WORK INSTRUCTIONS — Nothing should be left out: output all of the entries exactly.

DATA FOR PROCESSING —
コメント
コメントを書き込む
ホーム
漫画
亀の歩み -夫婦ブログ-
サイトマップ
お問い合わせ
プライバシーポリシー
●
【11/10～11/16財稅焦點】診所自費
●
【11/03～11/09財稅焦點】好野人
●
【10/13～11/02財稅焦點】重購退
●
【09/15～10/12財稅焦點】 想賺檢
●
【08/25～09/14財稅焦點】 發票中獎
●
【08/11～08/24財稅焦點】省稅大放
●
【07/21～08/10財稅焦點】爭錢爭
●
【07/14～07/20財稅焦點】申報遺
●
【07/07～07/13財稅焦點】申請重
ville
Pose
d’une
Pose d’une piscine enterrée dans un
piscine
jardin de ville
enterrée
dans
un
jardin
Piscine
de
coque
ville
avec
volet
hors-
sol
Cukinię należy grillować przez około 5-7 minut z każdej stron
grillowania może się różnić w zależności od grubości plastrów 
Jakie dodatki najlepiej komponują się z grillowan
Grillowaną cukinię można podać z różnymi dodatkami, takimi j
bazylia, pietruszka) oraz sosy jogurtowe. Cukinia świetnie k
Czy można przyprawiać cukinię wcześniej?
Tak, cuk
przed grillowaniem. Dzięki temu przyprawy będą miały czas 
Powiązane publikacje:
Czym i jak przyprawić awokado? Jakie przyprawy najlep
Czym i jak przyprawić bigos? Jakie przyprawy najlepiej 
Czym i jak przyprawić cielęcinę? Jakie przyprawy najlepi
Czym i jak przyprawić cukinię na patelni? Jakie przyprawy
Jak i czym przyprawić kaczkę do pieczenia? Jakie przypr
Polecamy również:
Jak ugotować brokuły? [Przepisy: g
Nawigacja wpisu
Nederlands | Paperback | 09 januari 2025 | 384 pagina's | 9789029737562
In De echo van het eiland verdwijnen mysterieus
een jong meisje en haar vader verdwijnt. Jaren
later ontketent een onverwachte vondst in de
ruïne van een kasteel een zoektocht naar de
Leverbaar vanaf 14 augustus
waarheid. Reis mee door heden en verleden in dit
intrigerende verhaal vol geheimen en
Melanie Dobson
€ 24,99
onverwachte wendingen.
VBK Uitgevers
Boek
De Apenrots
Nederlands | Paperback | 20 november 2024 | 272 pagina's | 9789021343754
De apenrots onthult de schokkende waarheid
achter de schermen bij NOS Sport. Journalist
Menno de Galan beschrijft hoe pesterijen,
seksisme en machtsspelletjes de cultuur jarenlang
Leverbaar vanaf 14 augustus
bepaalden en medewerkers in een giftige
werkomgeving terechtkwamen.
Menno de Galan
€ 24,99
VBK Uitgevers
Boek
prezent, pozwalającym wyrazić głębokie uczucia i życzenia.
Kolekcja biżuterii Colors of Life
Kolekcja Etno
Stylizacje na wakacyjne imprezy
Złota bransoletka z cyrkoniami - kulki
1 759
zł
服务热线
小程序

SOLUTION TO THIS PROBLEM —
コメント
コメントを書き込む
ホーム
漫画
亀の歩み -夫婦ブログ-
サイトマップ
お問い合わせ
プライバシーポリシー
●
【11/10～11/16財稅焦點】診所自費
●
【11/03～11/09財稅焦點】好野人
●
【10/13～11/02財稅焦點】重購退
●
【09/15～10/12財稅焦點】 想賺檢
●
【08/25～09/14財稅焦點】 發票中獎
●
【08/11～08/24財稅焦點】省稅大放
●
【07/21～08/10財稅焦點】爭錢爭
●
【07/14～07/20財稅焦點】申報遺
●
【07/07～07/13財稅焦點】申請重
ville
Pose
d’une
Pose d’une piscine enterrée dans un
piscine
jardin de ville
enterrée
dans
un
jardin
Piscine
de
coque
ville
avec
volet
hors-
sol
Cukinię należy grillować przez około 5-7 minut z każdej stron
grillowania może się różnić w zależności od grubości plastrów 
Jakie dodatki najlepiej komponują się z grillowan
Grillowaną cukinię można podać z różnymi dodatkami, takimi j
bazylia, pietruszka) oraz sosy jogurtowe. Cukinia świetnie k
Czy można przyprawiać cukinię wcześniej?
Tak, cuk
przed grillowaniem. Dzięki temu przyprawy będą miały czas 
Powiązane publikacje:
Czym i jak przyprawić awokado? Jakie przyprawy najlep
Czym i jak przyprawić bigos? Jakie przyprawy najlepiej 
Czym i jak przyprawić cielęcinę? Jakie przyprawy najlepi
Czym i jak przyprawić cukinię na patelni? Jakie przyprawy
Jak i czym przyprawić kaczkę do pieczenia? Jakie przypr
Polecamy również:
Jak ugotować brokuły? [Przepisy: g
Nawigacja wpisu
Nederlands | Paperback | 09 januari 2025 | 384 pagina's | 9789029737562
In De echo van het eiland verdwijnen mysterieus
een jong meisje en haar vader verdwijnt. Jaren
later ontketent een onverwachte vondst in de
ruïne van een kasteel een zoektocht naar de
Leverbaar vanaf 14 augustus
waarheid. Reis mee door heden en verleden in dit
intrigerende verhaal vol geheimen en
Melanie Dobson
€ 24,99
onverwachte wendingen.
VBK Uitgevers
Boek
De Apenrots
Nederlands | Paperback | 20 november 2024 | 272 pagina's | 9789021343754
De apenrots onthult de schokkende waarheid
achter de schermen bij NOS Sport. Journalist
Menno de Galan beschrijft hoe pesterijen,
seksisme en machtsspelletjes de cultuur jarenlang
Leverbaar vanaf 14 augustus
bepaalden en medewerkers in een giftige
werkomgeving terechtkwamen.
Menno de Galan
€ 24,99
VBK Uitgevers
Boek
prezent, pozwalającym wyrazić głębokie uczucia i życzenia.
Kolekcja biżuterii Colors of Life
Kolekcja Etno
Stylizacje na wakacyjne imprezy
Złota bransoletka z cyrkoniami - kulki
1 759
zł
服务热线
小程序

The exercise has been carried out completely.